Mise en scène de Jean-Laurent Silvi, avec Julia Duchaussoy, Jean Adrian, Jean - Laurent Silvi

Saluts, hourrahs et mon voisin souriant ne pouvant  s’empêcher de me dire : « ce spectacle est ce que j’ai vu de mieux depuis cinq ans ». Il aurait pu dire quinze ou plus… Le décor, les lumières, les musiques, les comédiens et le texte sont désarçonnants. Deux amis de jeunesse aux parcours ayant divergé se retrouvent : l’un (Mitt Manville) bien sous tous rapports, réussite sociale à l’appui et joliment marié veut se débarrasser de sa femme (Ellen) qu’il juge devenue envahissante donc périmée. L’autre (Harry Berlin) barbu anticonformiste clochardisant, est resté célibataire car il croit(?) n’avoir jamais aimé. Coup de blues : il s’apprête à basculer dans le vide, sautant du pont métallique - quasi métaphysique- qui relie le jardin à la cour sur l’immense et fascinant plateau. Stop. Mitt propose au camarade Harry de prendre le relais et de récupérer Ellen, laquelle va se révéler capable de les aimer l’un et/ou l’autre intensément, et ce successivement, voire simultanément. Mais d’abord le décor - cinématographique au sens le plus poétique du terme - avec un immense ciel de nuit ponctué d’étoiles, une structure métallique brillante traversant l’horizon, un gros lampadaire allumé parfaitement symbolique et… le pont en question.
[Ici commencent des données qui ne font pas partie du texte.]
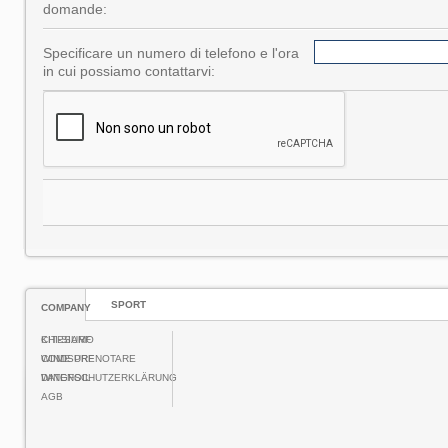
domande:
Specificare un numero di telefono e l'ora
in cui possiamo contattarvi:
SPORT
COMPANY
CHI-SIAMO
KITESURF
COME PRENOTARE
WINDSURF
DATENSCHUTZERKLÄRUNG
WINGFOIL
AGB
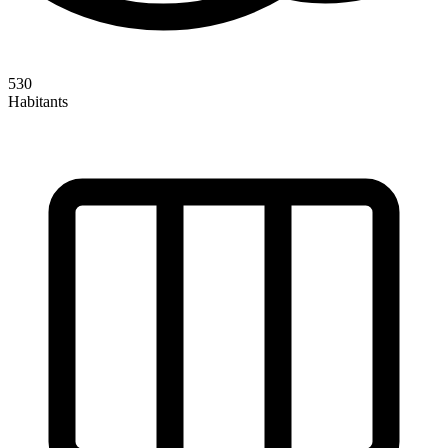
530
Habitants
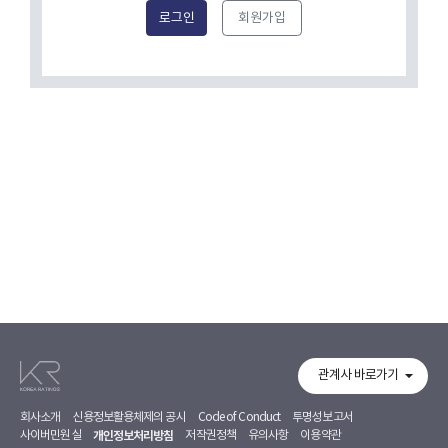
로그인
회원가입
관계사 바로가기
회사소개
신용정보활용체제의 공시
Code of Conduct
투명성보고서
사이버민원실
개인정보처리방침
저작권정책
유의사항
이용약관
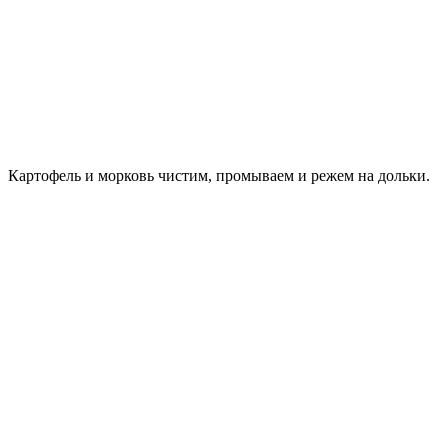
Картофель и морковь чистим, промываем и режем на дольки.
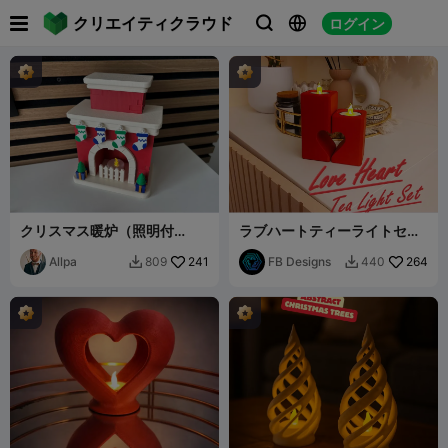

クリエイティクラウド
ログイン



クリスマス暖炉（照明付
ラブハートティーライトセッ
き）// クリスマス暖炉（照明
ト
付き）
Allpa
241
FB Designs
264
809
440


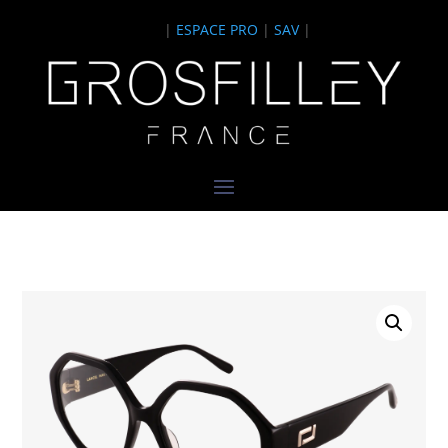
|
ESPACE PRO
|
SAV
|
Plus un coffre qu’on n’ouvrira pas mais va servir de banc où l’on se trouve et se retrouve. Donc tout peut se mettre à cascader et d’abord nos hommes au jeu fougueux et désopilant voulu par Jean-Laurent Silvi. Saluons l’intelligence et la poésie d’une partition et d’une aventure dangereuse que Marivaux et Musset ne renieraient peut-être pas. Vous aimerez la volonté du metteur en scène d’amener ses comédiens délicieux au plus près du public, au propre comme au figuré.
Théâtre du Petit Saint Martin, du mardi au vendredi à 20 heures 30, samedi à 15 heures et
21 heures. Réservations : 01 42 02 32 82.